(Material to process)

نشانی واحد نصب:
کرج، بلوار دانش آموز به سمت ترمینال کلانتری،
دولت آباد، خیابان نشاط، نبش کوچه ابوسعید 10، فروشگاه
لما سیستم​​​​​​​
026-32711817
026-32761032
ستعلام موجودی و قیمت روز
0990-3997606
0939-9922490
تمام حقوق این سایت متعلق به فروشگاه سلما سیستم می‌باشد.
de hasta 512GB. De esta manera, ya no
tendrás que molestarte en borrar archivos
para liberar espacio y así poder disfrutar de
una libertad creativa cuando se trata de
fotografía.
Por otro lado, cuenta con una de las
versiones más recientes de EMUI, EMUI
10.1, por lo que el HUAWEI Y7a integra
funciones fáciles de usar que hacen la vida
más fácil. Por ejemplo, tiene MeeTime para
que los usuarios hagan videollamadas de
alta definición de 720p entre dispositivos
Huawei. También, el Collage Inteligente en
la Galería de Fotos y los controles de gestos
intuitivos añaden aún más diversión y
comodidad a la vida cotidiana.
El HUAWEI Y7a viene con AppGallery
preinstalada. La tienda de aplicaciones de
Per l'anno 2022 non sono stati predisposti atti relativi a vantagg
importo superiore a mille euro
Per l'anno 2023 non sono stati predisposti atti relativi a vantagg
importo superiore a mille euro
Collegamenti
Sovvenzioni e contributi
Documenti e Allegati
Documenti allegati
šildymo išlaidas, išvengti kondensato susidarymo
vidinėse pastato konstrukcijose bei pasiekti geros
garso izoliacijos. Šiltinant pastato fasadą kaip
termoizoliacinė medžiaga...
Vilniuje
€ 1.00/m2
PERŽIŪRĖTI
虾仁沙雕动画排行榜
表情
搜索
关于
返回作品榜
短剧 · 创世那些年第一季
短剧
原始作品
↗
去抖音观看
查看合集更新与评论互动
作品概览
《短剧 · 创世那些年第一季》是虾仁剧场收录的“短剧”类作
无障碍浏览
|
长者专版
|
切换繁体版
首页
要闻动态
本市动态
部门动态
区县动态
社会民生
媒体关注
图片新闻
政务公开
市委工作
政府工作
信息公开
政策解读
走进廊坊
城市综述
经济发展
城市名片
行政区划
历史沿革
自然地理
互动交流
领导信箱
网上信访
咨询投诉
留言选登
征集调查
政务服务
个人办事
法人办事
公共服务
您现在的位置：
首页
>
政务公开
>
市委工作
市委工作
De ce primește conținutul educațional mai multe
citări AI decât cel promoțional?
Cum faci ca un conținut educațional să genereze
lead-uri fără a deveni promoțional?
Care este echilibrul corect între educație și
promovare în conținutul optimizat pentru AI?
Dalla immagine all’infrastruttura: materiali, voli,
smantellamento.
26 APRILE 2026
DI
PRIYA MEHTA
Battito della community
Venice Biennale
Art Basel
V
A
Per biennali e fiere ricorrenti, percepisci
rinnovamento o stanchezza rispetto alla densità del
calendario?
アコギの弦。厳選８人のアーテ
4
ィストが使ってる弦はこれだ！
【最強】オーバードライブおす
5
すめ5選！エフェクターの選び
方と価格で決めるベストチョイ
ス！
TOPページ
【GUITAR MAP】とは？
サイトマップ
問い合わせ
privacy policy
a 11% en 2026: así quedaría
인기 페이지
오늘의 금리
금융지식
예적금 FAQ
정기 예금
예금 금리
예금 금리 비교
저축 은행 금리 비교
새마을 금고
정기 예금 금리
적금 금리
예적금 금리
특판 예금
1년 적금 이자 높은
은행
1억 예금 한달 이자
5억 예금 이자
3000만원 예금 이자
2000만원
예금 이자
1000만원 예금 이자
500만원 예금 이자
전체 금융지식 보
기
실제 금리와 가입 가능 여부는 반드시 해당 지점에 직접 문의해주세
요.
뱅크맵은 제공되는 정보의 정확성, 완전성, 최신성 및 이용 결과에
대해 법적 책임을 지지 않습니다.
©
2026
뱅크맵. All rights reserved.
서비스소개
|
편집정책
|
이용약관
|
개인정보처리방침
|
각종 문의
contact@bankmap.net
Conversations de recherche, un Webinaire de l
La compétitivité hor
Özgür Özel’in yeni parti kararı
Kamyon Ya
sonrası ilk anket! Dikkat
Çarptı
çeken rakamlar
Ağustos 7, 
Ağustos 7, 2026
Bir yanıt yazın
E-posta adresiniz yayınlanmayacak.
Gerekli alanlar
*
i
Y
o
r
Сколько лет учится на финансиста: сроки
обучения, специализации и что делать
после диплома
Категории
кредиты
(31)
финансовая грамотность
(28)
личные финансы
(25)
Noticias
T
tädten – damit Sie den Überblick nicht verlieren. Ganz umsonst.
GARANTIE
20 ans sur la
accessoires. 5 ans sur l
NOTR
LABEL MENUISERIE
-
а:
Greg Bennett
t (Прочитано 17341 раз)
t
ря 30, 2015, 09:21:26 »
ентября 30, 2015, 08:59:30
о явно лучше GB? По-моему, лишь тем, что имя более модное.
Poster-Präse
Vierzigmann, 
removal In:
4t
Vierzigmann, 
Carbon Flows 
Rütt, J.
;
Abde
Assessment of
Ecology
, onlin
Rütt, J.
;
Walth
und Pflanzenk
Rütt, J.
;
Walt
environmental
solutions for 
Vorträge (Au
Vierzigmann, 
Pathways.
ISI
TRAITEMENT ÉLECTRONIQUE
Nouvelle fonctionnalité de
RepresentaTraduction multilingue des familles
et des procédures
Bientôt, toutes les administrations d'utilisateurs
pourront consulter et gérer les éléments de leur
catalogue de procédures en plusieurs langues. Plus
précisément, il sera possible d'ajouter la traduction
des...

(End Material to process)

Task to carry out
Once the line containing "Documenti e Allegati" has been retyped, stop. Begin at the first line of the material and reproduce every line up to it exactly.

Task answer
نشانی واحد نصب:
کرج، بلوار دانش آموز به سمت ترمینال کلانتری،
دولت آباد، خیابان نشاط، نبش کوچه ابوسعید 10، فروشگاه
لما سیستم​​​​​​​
026-32711817
026-32761032
ستعلام موجودی و قیمت روز
0990-3997606
0939-9922490
تمام حقوق این سایت متعلق به فروشگاه سلما سیستم می‌باشد.
de hasta 512GB. De esta manera, ya no
tendrás que molestarte en borrar archivos
para liberar espacio y así poder disfrutar de
una libertad creativa cuando se trata de
fotografía.
Por otro lado, cuenta con una de las
versiones más recientes de EMUI, EMUI
10.1, por lo que el HUAWEI Y7a integra
funciones fáciles de usar que hacen la vida
más fácil. Por ejemplo, tiene MeeTime para
que los usuarios hagan videollamadas de
alta definición de 720p entre dispositivos
Huawei. También, el Collage Inteligente en
la Galería de Fotos y los controles de gestos
intuitivos añaden aún más diversión y
comodidad a la vida cotidiana.
El HUAWEI Y7a viene con AppGallery
preinstalada. La tienda de aplicaciones de
Per l'anno 2022 non sono stati predisposti atti relativi a vantagg
importo superiore a mille euro
Per l'anno 2023 non sono stati predisposti atti relativi a vantagg
importo superiore a mille euro
Collegamenti
Sovvenzioni e contributi
Documenti e Allegati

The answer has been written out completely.